The files you see here are the same as the ones in the vagrant subdirectory on your computer (where you started Vagrant from). Any file you create in one will be automatically shared to the other. This means that you can edit code in your favorite text editor, and run it inside the VM.
Files in the VM's /vagrant directory are shared with the vagrant folder on your computer. But other data inside the VM is not. For instance, the PostgreSQL database itself lives only inside the VM.
- Next, Download the news data here.
You will need to unzip this file after downloading it. The file inside is
called newsdata.sql. Put this file into the vagrant subdirectory, which is
shared with your virtual machine. To load the data, cd into the vagrant
directory and use the command
psql -d news -f newsdata.sql
. Running this command will connect to your installed database server and execute the SQL commands in the downloaded file, creating tables and populating them with data.
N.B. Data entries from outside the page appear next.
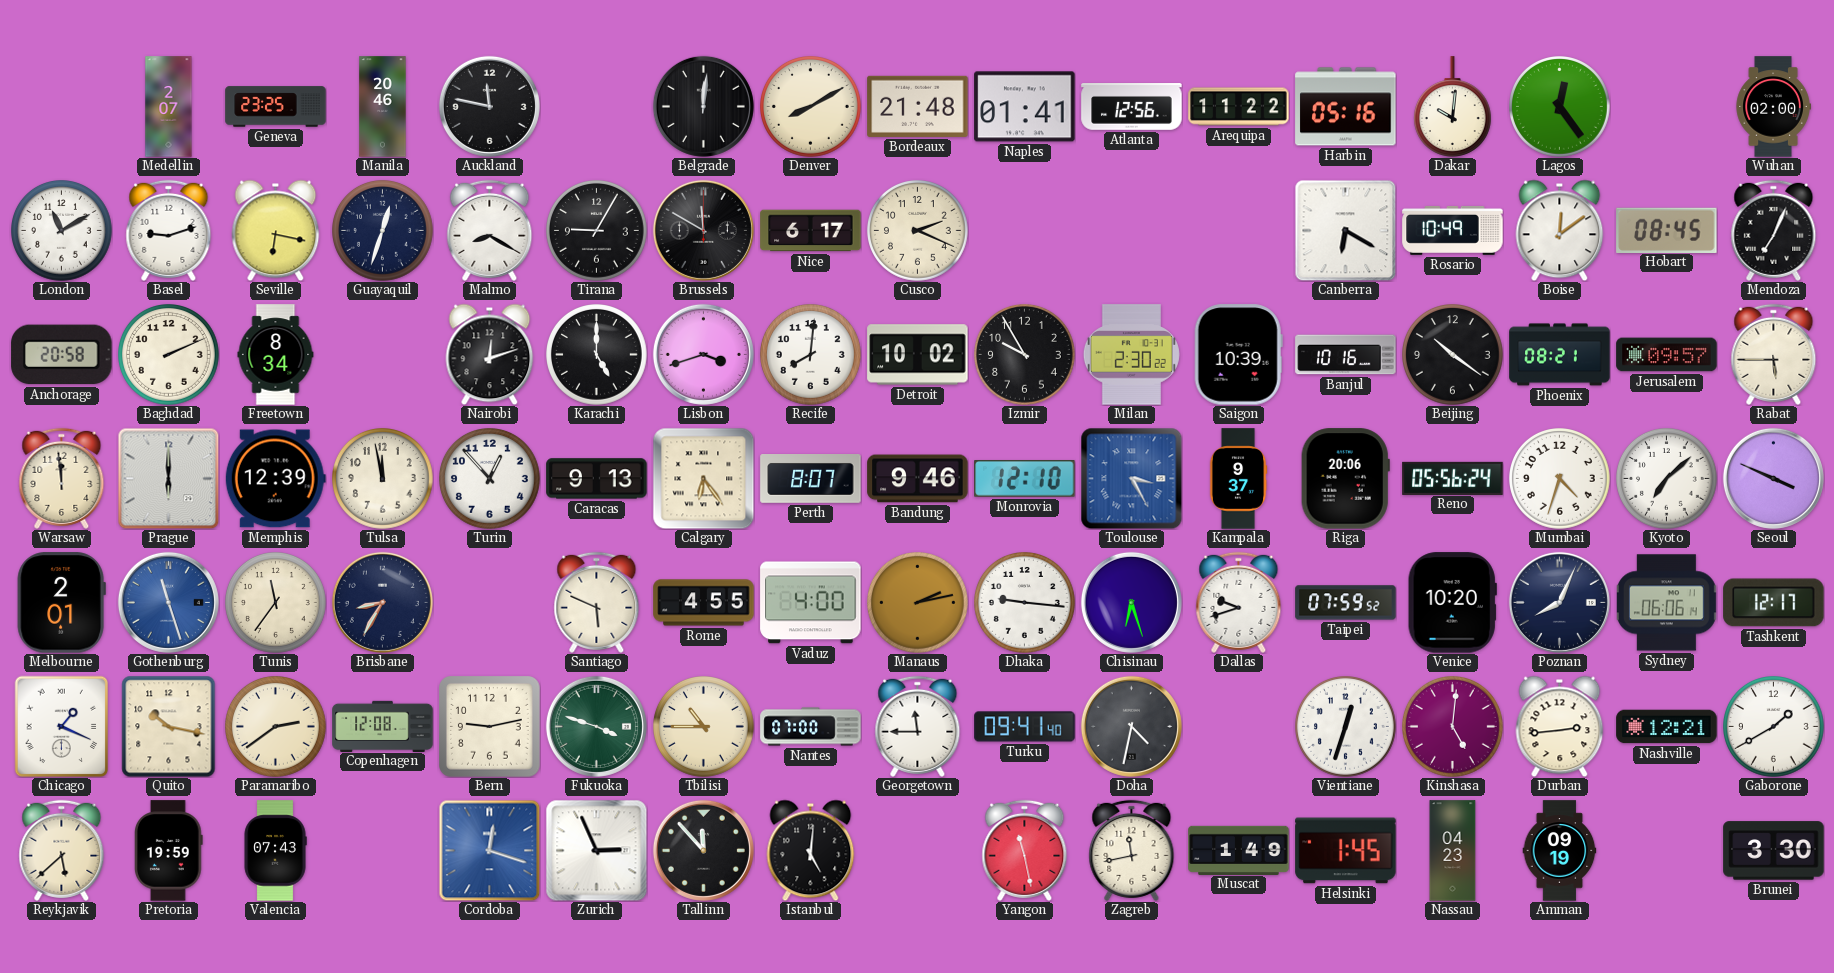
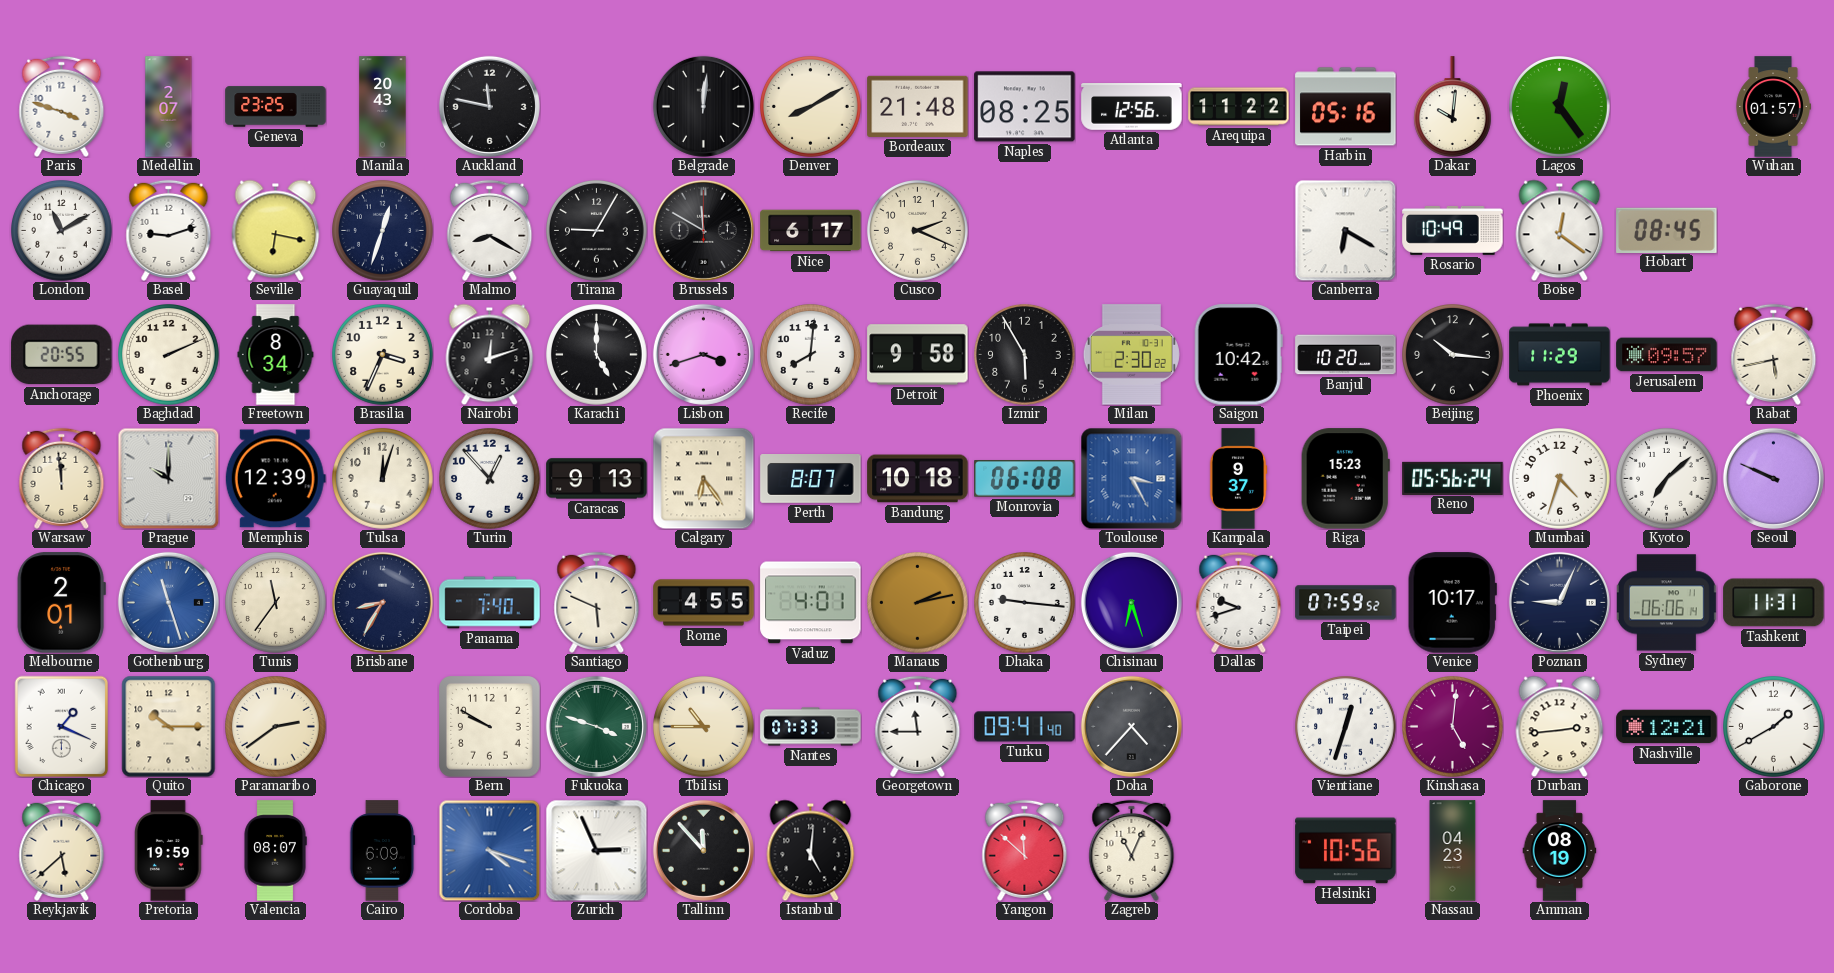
Paris: none -> 3:48
Manila: 20:46 -> 20:43
Naples: 01:41 -> 08:25
Wuhan: 02:00 -> 01:57
Boise: 12:09 -> 12:21
Mendoza: 7:04 -> none
Anchorage: 20:58 -> 20:55
Brasilia: none -> 3:34
Detroit: 10:02 -> 9:58
Izmir: 9:55 -> 5:55
Saigon: 10:39 -> 10:42
Banjul: 10:16 -> 10:20
Beijing: 10:21 -> 10:16
Phoenix: 08:21 -> 11:29
Rabat: 5:45 -> 5:43
Prague: 6:00 -> 10:00
Tulsa: 11:58 -> 12:03
Bandung: 9:46 -> 10:18
Monrovia: 12:10 -> 06:08
Riga: 20:06 -> 15:23
Seoul: 3:49 -> 9:49
Panama: none -> 7:40
Vaduz: 4:00 -> 4:01
Venice: 10:20 -> 10:17
Poznan: 8:04 -> 9:04
Tashkent: 12:17 -> 11:31
Quito: 10:17 -> 10:15
Copenhagen: 12:08 -> none
Bern: 9:13 -> 9:50
Nantes: 07:00 -> 07:33
Doha: 4:32 -> 4:37
Valencia: 07:43 -> 08:07
Cairo: none -> 6:09
Cordoba: 12:18 -> 4:18
Yangon: 11:28 -> 11:52
Zagreb: 11:43 -> 11:04
Muscat: 1:49 -> none
Helsinki: 1:45 -> 10:56
Amman: 09:19 -> 08:19
Brunei: 3:30 -> none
Getting an error? Such as-
psql: FATAL: database "news" does not exist
psql: could not connect to server: Connection refused
- this means the database server is not running or is not set up correctly. This can happen if you have an older version of the VM configuration from before this project was added. To continue, download the virtual machine configuration into a fresh new directory and start it from there.
-
If all else goes well, explore the data by connecting to it using
psql news
command. -
To get the results of the queries in python file, run the logs_analysis.py file in your virtual enviroment with this command:
python3 logs_analysis.py
.
The desired output will then be displayed on your terminal.
CREATE VIEW request_count AS SELECT LEFT(CAST (time AS text), 10) AS date, COUNT(status) AS total_request FROM log GROUP BY date;
CREATE VIEW errors AS SELECT LEFT(CAST (time AS text), 10) AS date, COUNT(status) AS error_count FROM log WHERE status = '404 NOT FOUND' GROUP BY date;
CREATE VIEW one_percent_requests AS SELECT LEFT(CAST (time AS text), 10) AS date, COUNT(status)/100 AS one_percent FROM log GROUP BY date;